The final chapter in Ghislaine Maxwell’s story as one of the grosses main characters in the Jeffrey Epstein sex trafficking saga has finally come to a close today (possible title of that book: Is There A Place Hotter Than Hell For These Two?). Nearly six months after Ghislaine Maxwell was found guilty of five charges, including sex trafficking a minor, it was time to return to court and discuss sentencing. Lo and behold, Ghislaine will be locked away for 20 years.
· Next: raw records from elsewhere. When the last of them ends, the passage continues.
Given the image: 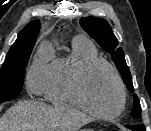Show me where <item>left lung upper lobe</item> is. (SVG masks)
<instances>
[{
    "label": "left lung upper lobe",
    "instance_id": "left-lung-upper-lobe-1",
    "mask_svg": "<svg viewBox=\"0 0 151 131\" xmlns=\"http://www.w3.org/2000/svg\"><path fill=\"white\" fill-rule=\"evenodd\" d=\"M82 28L102 47L103 50L111 54L124 83L128 89H133L132 77L125 61L122 48H118V40L114 36L108 22L97 17H83L80 19ZM135 108L132 110V116L137 117L141 113L140 100L136 94L133 96Z\"/></svg>",
    "mask_w": 151,
    "mask_h": 131
}]
</instances>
Six months ago Prince Andrew was putting his supposedly non-working royal sweat glands to the test when his gal pal Ghislaine Maxwell became the first person convicted on five federal sex trafficking charges to have sat on THE THRONE. But thanks to mummy’s deep pockets by way of the British taxpayer, Kevin Spacey was able to leapfrog over his back to get in line to be the second. Unfortunately for Ghislaine, unlike Andrew, whose very expensive lucky break meant he got to do the alleged crime without having to do the time, Ghislaine is looking at a possible 30-55 years of sitting on the porcelain throne she can see from her cot at her upcoming sentencing trial scheduled to begin on June 28. But don’t feel too badly for her. What Ghislaine’s throne lacks in upholstered opulence, it more than makes up for in security. The guards at Buckingham Palace may have let the riff-raff slip onto THE QUEEN’s throne, but nothing but dookie will be slipping into Ghislaine’s.